The famous debate between Albert Einstein and Niels Bohr reached beyond quantum physics to the deepest foundations of science. Faced with the ever more perplexing ‘irrationalities’ of quantum theory as it was forged during the first half of the twentieth century, Bohr, Einstein, and their followers fell into two broadly opposed camps. Bohr’s approach of ‘complementarity’ accommodated the apparent absurdities of the microworld, extending the language of classical physics but treating its continued use as ‘symbolic'; although he could not quite capture it in language, he asserted that it was mathematically coherent and complete. Einstein could not accept what he called Bohr’s ‘tranquilizing philosophy’, which admitted probabilities rather than causal certainties into the foundations of the theory. He insisted that physicists look more deeply for the causes of entanglement and spooky actions at a distance.

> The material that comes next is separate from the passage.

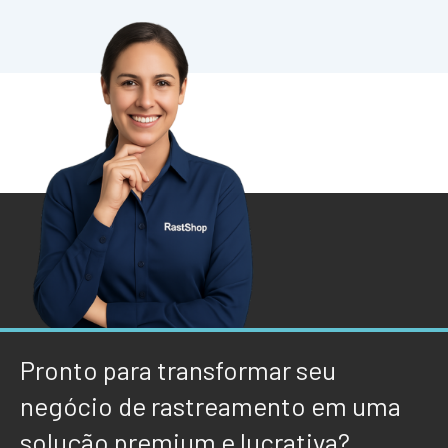
Pronto para transformar seu
negócio de rastreamento em uma
solução premium e lucrativa?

They disagreed respectfully and profoundly over the degree of freedom that physicists have to define the purposes and principles of their science. Their discussion reached stasis in the mid-1930s with the apparent victory of Bohr and the shift of interest to nuclear and particle physics. But their arguments continued to reverberate and a few physicists who entered the field a decade or two after World War II invented testable consequences of the theory that confirmed its radical strangeness.

This erudite and carefully crafted telling by Jim Baggott and John Heilbron may prove to be the definitive account of the Einstein-Bohr debate and its legacy. It vividly captures the personalities and interactions of a remarkable cast of characters, relates the quantum drama to social and political developments, and offers accessible explanations of theory and experiment. Despite the depth and importance of the subject, the story is told with a sensitivity and wit that can surprise the reader into laughter.